Open references/image-generation-and-vision-inputs.md when the feature must attach single-image vision input to a chat request.
Open references/multiple-image-comparison.md when the blocker is comparing or cross-referencing several images in one request.
Open references/image-generation.md when the blocker is producing generated image artifacts instead of text.
Open references/audio-transcription-and-speech-output.md when the feature must transcribe audio or synthesize speech.
Open references/moderation-and-safety-gates.md when input or output moderation is required.
Open references/routing-workflow.md when routing is the blocker.
Open references/chain-workflow.md when one bounded model step must explicitly feed the next.
Open references/planning-and-stepwise-execution.md when the task is too large for one safe pass and needs a bounded plan first.
Open references/loop-bounds-and-iteration-control.md when iterative refinement needs an application-level bound.

Usage handling and observability

Treat token accounting as part of the application contract, not as an afterthought.

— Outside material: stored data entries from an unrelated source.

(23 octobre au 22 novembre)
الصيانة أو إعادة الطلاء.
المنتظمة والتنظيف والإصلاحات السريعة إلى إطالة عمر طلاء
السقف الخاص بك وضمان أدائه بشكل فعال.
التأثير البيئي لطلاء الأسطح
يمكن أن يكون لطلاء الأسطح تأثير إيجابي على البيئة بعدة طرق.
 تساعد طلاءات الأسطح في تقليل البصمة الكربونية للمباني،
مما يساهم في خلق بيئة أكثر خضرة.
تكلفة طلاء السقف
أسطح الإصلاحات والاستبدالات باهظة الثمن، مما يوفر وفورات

Read Usage from the final ChatResponse when cost, token budgets, or provider drift matter.
Record prompt, completion, and total token counts together with latency and tool or retrieval activity.
Open references/observability-and-production-debugging.md when usage accounting, tracing, or production debugging becomes the blocker.

Minimal validation

Verify the first Spring AI path before expanding scope.

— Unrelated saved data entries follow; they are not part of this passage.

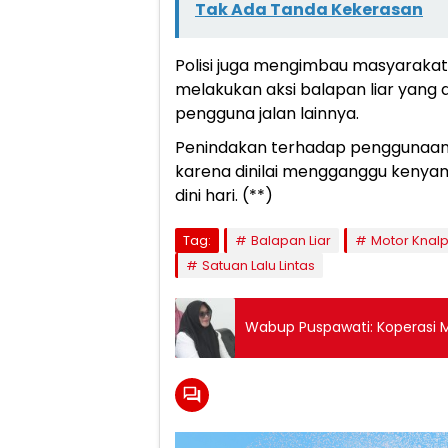
Tak Ada Tanda Kekerasan
Polisi juga mengimbau masyarakat,
melakukan aksi balapan liar yang
pengguna jalan lainnya.
Penindakan terhadap penggunaan 
karena dinilai mengganggu keny
dini hari. (**)
Tag:
Balapan Liar
Motor Knalp
Satuan Lalu Lintas
Wabup Puspawati: Koperasi 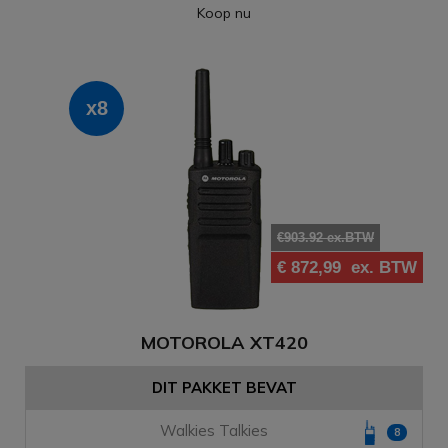
Koop nu
x8
€903.92 ex.BTW
€ 872,99
ex. BTW
MOTOROLA XT420
DIT PAKKET BEVAT
Walkies Talkies
8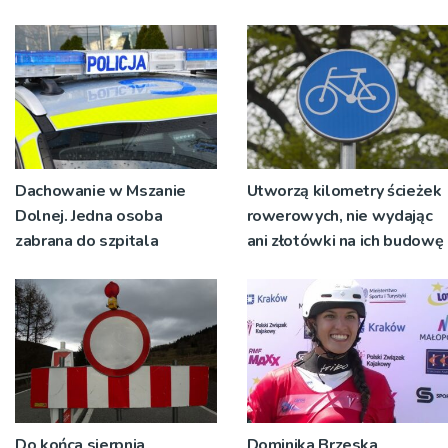
św. Maksymiliana Kolbego
wyrosło na tradycji
pokoleń
Dachowanie w Mszanie
Utworzą kilometry ścieżek
Dolnej. Jedna osoba
rowerowych, nie wydając
zabrana do szpitala
ani złotówki na ich budowę
Do końca sierpnia
Dominika Brzeska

Verify prompt assembly without a live provider where possible.
Verify structured-output mapping for one valid and one invalid response shape.
Verify tool methods behave like normal application APIs, including validation and authorization boundaries.
Verify advisor and chat-memory scoping with an explicit conversation ID.
Verify retrieval returns the expected documents and that empty-context behavior is explicit.
Verify token usage, latency, and tool-call identity are observable in the final path.

Open references/testing-and-evaluation-harnesses.md when the task needs repeatable evaluation datasets, regression checks, or infrastructure-backed integration tests. Open references/observability-and-production-debugging.md when adding usage accounting, tracing, or production incident diagnostics.

Production guardrails

Externalize provider credentials, endpoints, model names, moderation settings, and retrieval settings.
Keep prompts, tool contracts, retrieval settings, and structured-output types versioned and reviewable.
Put timeouts, retries, fallback behavior, and provider switching at the provider edge.
Log latency, token usage, retrieval count, and tool usage without leaking secrets or personal data.
Treat image, audio, and moderation model choices as explicit configuration, not ambient defaults.